* [TASK]:
Below are some records. Return exactly the lines from the one containing "SUR WORLD-OF-KNIVES" through the one containing "Planche à découper", both included, and only those.

* [MATERIAL SUPPLIED]:
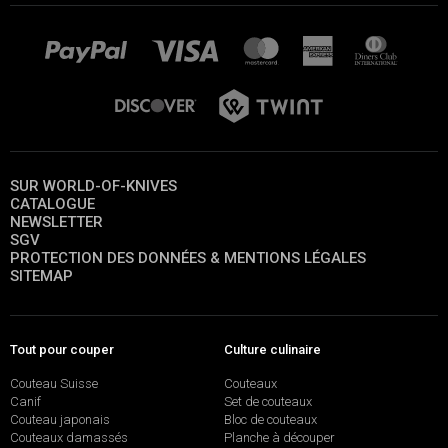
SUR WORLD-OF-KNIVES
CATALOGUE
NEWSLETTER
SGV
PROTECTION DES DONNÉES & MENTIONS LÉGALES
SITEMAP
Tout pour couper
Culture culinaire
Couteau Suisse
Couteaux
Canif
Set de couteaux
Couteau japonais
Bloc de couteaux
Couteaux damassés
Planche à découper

...

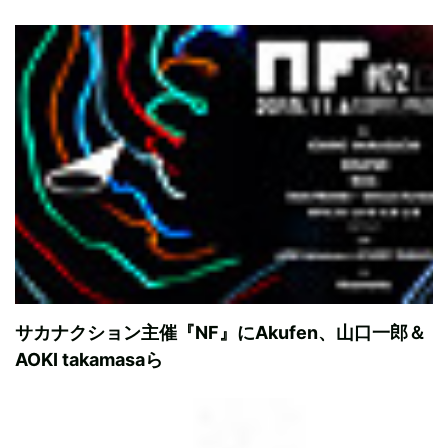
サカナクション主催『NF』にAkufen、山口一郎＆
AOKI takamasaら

==

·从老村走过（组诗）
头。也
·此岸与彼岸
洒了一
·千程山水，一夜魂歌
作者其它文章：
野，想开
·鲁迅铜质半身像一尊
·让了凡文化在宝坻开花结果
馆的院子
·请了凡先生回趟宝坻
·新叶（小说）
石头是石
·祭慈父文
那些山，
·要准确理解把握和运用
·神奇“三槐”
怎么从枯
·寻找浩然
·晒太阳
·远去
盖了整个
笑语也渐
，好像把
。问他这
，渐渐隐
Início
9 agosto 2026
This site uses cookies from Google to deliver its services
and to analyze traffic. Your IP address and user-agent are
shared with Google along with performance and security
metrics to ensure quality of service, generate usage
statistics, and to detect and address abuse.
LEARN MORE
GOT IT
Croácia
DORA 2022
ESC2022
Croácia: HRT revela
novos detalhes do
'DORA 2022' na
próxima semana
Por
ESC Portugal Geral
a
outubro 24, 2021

* [SOLUTION TO THIS EXERCISE]:
SUR WORLD-OF-KNIVES
CATALOGUE
NEWSLETTER
SGV
PROTECTION DES DONNÉES & MENTIONS LÉGALES
SITEMAP
Tout pour couper
Culture culinaire
Couteau Suisse
Couteaux
Canif
Set de couteaux
Couteau japonais
Bloc de couteaux
Couteaux damassés
Planche à découper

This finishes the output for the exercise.